Facebook parent company Meta cuts 11,000 jobs in latest sign of tech slowdown

Facebook’s parent company Meta announced massive layoffs on Wednesday, cutting 11,000 jobs, or about 13% of its staff, amid an industry-wide downturn that has rocked Silicon Valley in recent times. month.

The cuts represent the first drastic downsizing undertaken by the company since its founding in 2004 and the latest sign that the once invincible tech giants are in a moment of judgment.

Calling the layoffs “some of the toughest changes we’ve made in Meta’s history,” Meta CEO Mark Zuckerberg said the company has been overhired during the pandemic, assuming ultra-growth fast would continue.

“Not only has online commerce returned to earlier trends, but the macroeconomic slowdown, increased competition, and loss of advertising signal has caused our revenue to decline from what I expected,” Zuckerberg wrote in a message to employees. “I was wrong, and I take responsibility for it.”

Meta, which has about 87,000 employees, recently suffered belt-tightening measures such as hiring freezes and the elimination of non-essential travel.

In his memo to employees, Zuckerberg said Meta’s hiring freeze will continue, along with the reduction of its real estate inventory, among other cost-cutting changes to be announced in the coming months.

The dramatic shake-up comes as the company undergoes major changes on two fronts.

First, the company has invested several billion dollars in the so-called metaverse, a utopian online future in which people live, work and play in virtual reality. This is, so far, an unproven but costly pivot away from social media activity.

Second, the uncertain economy has caused nervous advertisers to cut spending. The setback has hit Meta, since nearly all of its revenue comes from ads. It has also hurt ad-dependent services like Snap and YouTube.

According to Zuckerberg, the 11,000 employees who will lose their jobs at Meta will receive 16 weeks of severance pay and health insurance for six months.

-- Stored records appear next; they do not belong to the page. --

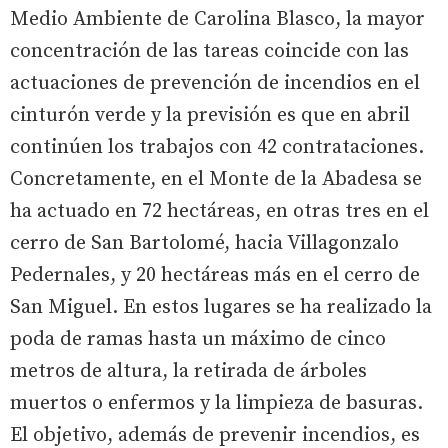
Medio Ambiente de Carolina Blasco, la mayor
concentración de las tareas coincide con las
actuaciones de prevención de incendios en el
cinturón verde y la previsión es que en abril
continúen los trabajos con 42 contrataciones.
Concretamente, en el Monte de la Abadesa se
ha actuado en 72 hectáreas, en otras tres en el
cerro de San Bartolomé, hacia Villagonzalo
Pedernales, y 20 hectáreas más en el cerro de
San Miguel. En estos lugares se ha realizado la
poda de ramas hasta un máximo de cinco
metros de altura, la retirada de árboles
muertos o enfermos y la limpieza de basuras.
El objetivo, además de prevenir incendios, es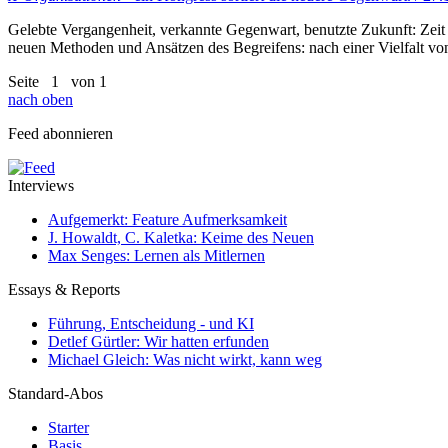
Gelebte Vergangenheit, verkannte Gegenwart, benutzte Zukunft: Zeit 
neuen Methoden und Ansätzen des Begreifens: nach einer Vielfalt von
Seite
1
von 1
nach oben
Feed abonnieren
Interviews
Aufgemerkt: Feature Aufmerksamkeit
J. Howaldt, C. Kaletka: Keime des Neuen
Max Senges: Lernen als Mitlernen
Essays & Reports
Führung, Entscheidung - und KI
Detlef Gürtler: Wir hatten erfunden
Michael Gleich: Was nicht wirkt, kann weg
Standard-Abos
Starter
Basis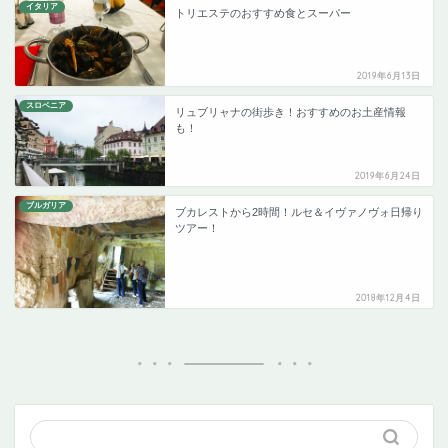
イタリア
トリエステのおすすめ食とスーパー
2019年6月13日
スロベニア
リュブリャナの街歩き！おすすめのお土産情報
も！
2019年6月24日
ブルガリア
ブカレストから2時間！ルセ＆イヴァノヴォ日帰り
ツアー！
2018年12月4日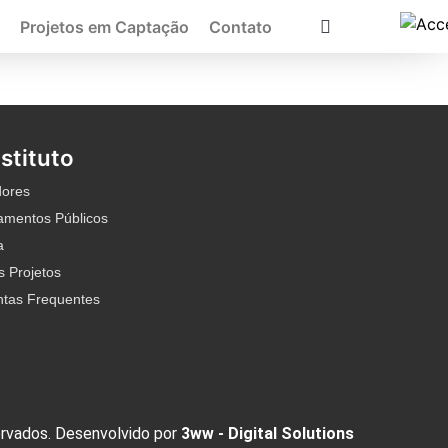
Projetos em Captação
Contato
nstituto
dores
mentos Públicos
a
 Projetos
ntas Frequentes
ervados. Desenvolvido por
3ww - Digital Solutions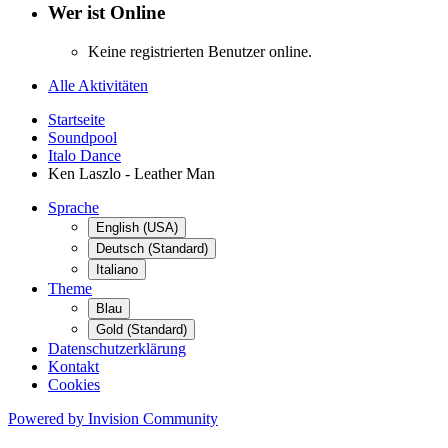
Wer ist Online
Keine registrierten Benutzer online.
Alle Aktivitäten
Startseite
Soundpool
Italo Dance
Ken Laszlo - Leather Man
Sprache
English (USA)
Deutsch (Standard)
Italiano
Theme
Blau
Gold (Standard)
Datenschutzerklärung
Kontakt
Cookies
Powered by Invision Community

Holders of terminated visas will receive resources to help them change immigration status, he said.

Tech sector layoffs come after pandemic-fueled hiring spree

Meta, like many other tech companies, launched a hiring drive during the pandemic. It has recruited tens of thousands of new employees to meet growing demand from people stuck at home. Still, fears of a possible recession, inflation and war in Ukraine have rocked the industry.

The layoffs at Meta come at a time when much of Silicon Valley is focused on upheaval at another company: Twitter. New owner Elon Musk has laid off around 50% of his workforce in a bid to reverse the fortunes of the money-losing platform. After the layoffs were announced, former Twitter CEO Jack Dorsey publicly apologized for growing the company too quickly.

Elsewhere in tech, Amazon announced a hiring freeze across its workforce. A memo to staff on Nov. 2 said the company plans to keep “this pause in place for the next few months.”

Payment processing platform Stripe followed Amazon’s announcement with its own significant cuts. Stripe CEO Patrick Collison informed employees via email that he was cutting 14% of his workforce.

Collison said the company, like other tech companies during the pandemic boom, had been hiring too aggressively, only to see a rapid slowdown in recent months.

“We were far too optimistic about the near-term growth of the internet economy in 2022 and 2023 and underestimated both the likelihood and impact of a broader downturn,” Collison wrote to employees.

Zuckerberg, in his memo to employees, said the layoffs were a “last resort” decision he hadn’t anticipated, saying the length of the ad revenue downturn this year, combined with increased competition from rivals social media, had an impact on Meta results.

“It’s a sad moment, and there’s no getting around it,” Zuckerberg wrote.